Eppure, da più parti arrivano anche storie di buon vicinato. Non si tratta solo di esperienze legate alla vita nelle comunità meno numerose, ad esempio nei piccoli centri in cui tutti si conoscono: Roma è una grande città nella quale però la popolazione è da sempre abituata a fare fronte comune per supplire alle mancanze di una organizzazione pubblica che notoriamente presenta molte criticità. Il carattere aperto ed esuberante dei romani gioca un ruolo importante rispetto alla riservatezza e all’introversione dei cittadini del Nord Italia, proverbialmente più inclini a pensare solo per sé. Roma, in tempi di lockdown, ha rispolverato la vecchia abitudine di godere dei terrazzi condominiali, spazi comuni in cima alle case, accessibili a tutti gli inquilini e spesso baciati da viste suggestive sulle bellezze della Città Eterna.
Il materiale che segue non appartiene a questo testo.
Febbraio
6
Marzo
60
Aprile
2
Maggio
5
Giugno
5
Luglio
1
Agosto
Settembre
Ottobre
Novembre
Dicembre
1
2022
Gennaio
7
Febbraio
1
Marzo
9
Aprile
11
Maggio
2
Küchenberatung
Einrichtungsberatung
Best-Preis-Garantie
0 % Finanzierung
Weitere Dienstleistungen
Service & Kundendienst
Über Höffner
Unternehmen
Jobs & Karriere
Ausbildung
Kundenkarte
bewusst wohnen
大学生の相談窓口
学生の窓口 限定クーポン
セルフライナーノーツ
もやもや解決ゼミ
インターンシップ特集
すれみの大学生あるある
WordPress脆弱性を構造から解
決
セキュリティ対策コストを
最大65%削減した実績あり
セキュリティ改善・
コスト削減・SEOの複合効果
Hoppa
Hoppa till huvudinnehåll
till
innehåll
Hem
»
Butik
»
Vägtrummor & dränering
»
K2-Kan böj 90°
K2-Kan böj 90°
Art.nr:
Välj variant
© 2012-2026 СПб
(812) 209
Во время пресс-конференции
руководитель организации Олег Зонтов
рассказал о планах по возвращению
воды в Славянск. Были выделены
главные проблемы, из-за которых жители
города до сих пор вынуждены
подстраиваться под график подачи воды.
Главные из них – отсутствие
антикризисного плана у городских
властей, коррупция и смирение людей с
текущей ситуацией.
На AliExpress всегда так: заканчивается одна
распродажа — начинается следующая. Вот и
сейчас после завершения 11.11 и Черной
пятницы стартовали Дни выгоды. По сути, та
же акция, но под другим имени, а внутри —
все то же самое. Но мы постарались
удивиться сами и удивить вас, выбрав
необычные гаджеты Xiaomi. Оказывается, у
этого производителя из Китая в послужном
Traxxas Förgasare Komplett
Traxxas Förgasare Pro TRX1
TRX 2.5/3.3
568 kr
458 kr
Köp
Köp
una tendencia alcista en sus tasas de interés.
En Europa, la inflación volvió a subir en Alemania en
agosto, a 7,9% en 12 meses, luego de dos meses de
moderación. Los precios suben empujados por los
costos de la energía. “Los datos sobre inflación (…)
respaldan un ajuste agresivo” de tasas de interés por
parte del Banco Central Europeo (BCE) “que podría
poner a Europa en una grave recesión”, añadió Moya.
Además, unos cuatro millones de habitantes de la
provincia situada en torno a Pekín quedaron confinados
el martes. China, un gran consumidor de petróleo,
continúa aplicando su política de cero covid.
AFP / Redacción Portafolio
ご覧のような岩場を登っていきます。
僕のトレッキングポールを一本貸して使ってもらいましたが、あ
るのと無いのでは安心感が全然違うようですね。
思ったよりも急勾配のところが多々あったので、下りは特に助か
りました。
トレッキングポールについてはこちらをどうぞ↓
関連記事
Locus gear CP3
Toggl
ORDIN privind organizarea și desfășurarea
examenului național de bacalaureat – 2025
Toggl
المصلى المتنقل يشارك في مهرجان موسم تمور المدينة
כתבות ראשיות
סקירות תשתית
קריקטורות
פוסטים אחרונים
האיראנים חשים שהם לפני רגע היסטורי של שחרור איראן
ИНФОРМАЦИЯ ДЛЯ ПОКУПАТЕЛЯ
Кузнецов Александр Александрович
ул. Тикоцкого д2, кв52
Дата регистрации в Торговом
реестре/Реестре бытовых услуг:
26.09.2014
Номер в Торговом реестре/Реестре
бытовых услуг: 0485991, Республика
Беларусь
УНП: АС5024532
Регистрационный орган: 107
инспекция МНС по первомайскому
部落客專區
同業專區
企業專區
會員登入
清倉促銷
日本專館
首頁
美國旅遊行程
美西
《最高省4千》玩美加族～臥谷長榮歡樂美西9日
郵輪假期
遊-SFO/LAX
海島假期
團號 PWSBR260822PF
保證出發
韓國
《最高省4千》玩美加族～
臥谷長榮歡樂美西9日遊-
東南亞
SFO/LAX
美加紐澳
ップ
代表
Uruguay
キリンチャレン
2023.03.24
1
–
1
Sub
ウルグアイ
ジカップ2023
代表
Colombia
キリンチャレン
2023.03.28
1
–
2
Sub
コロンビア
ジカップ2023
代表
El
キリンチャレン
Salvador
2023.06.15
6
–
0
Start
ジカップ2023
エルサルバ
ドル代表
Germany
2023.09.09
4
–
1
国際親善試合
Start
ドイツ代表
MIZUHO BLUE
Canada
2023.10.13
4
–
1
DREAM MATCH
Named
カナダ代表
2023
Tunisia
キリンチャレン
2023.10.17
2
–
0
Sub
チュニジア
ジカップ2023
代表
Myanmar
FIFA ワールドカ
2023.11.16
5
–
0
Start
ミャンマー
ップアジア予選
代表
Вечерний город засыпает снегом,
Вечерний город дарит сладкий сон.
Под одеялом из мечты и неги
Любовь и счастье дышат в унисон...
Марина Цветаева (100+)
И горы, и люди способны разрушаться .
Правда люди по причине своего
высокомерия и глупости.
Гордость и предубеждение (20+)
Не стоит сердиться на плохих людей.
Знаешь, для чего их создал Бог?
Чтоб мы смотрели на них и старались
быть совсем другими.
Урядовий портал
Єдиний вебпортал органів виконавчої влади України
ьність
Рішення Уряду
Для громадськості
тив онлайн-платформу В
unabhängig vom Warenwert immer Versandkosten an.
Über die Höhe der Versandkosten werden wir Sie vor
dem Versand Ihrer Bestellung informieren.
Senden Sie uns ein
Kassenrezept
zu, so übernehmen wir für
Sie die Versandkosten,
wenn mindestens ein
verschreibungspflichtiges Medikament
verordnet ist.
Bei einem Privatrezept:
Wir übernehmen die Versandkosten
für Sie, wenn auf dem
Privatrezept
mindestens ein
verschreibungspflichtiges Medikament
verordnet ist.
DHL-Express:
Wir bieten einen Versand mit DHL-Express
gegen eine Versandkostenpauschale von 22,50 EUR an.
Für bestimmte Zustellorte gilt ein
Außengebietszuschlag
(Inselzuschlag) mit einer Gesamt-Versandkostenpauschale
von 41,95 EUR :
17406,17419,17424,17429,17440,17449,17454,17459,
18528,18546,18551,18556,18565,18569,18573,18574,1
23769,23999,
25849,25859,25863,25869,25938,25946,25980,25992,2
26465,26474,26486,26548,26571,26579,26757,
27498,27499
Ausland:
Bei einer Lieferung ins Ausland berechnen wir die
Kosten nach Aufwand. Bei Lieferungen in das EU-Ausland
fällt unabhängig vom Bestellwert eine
Non stiamo parlando dei meravigliosi salotti open air con vista sui monumenti del centro storico delle residenze più signorili, ma degli spazi comuni ricavati sui tetti dei condomini civili delle zone semicentrali. In questi tempi di lockdown, questi terrazzi, spesso di grandi dimensioni ed esposti al sole tiepido della primavera, si stanno popolando di persone che, nel pieno rispetto delle regole di distanziamento, salgono fin lassù per prendere una boccata d’aria, per fare ginnastica, per godersi un po’ di primavera. E da un balcone all’altro, parlano con i dirimpettai, magari distanti una cinquantina di metri in linea d’aria, fanno amicizia, condividono passioni e interessi musicali, rompendo l’isolamento e facendo anche rete tra loro.
Ci racconta Sofia (il nome è di fantasia), 30 anni, milanese di nascita ma romana di fresca adozione, un mini appartamento al sesto piano di uno di questi palazzi, piccino ma dotato di un grande spazio terrazzato: “Vivo qui solo da due mesi, non conoscevo nessuno. Dopo il decreto di chiusura, tutto è cominciato condividendo la musica sparata dallo stereo di un ragazzo dal balcone di una casa di fronte, all’ora del tramonto, quando in molti ci affacciamo per vedere i colori del cielo e delle case. Ora, da un palazzo all’altro chiediamo a gran voce le nostre canzoni preferite, qualcuno le suona anche con la chitarra elettrica e facciamo un brindisi con una birra e un sacchetto di patatine all’ora dell’aperitivo. Nella casa di fronte c’è una personal trainer che fa fare ginnastica a tutti insieme, ciascuno a casa propria. Stiamo festeggiando i compleanni, per Pasqua pranzeremo ciascuno sul proprio balcone ma con lo stesso menù, chiacchierando in chat. Siamo gente di tutte le età, non solo ragazzi: abbiamo anche creato una nostra pagina Facebook con una ventina di iscritti. E’ ovvio, non vediamo l’ora di poterci incontrare più da vicino e di cenare insieme per davvero, magari qui sotto in strada, ma anche così è bellissimo. Ve lo immaginate tutto questo a Milano? Io proprio no.”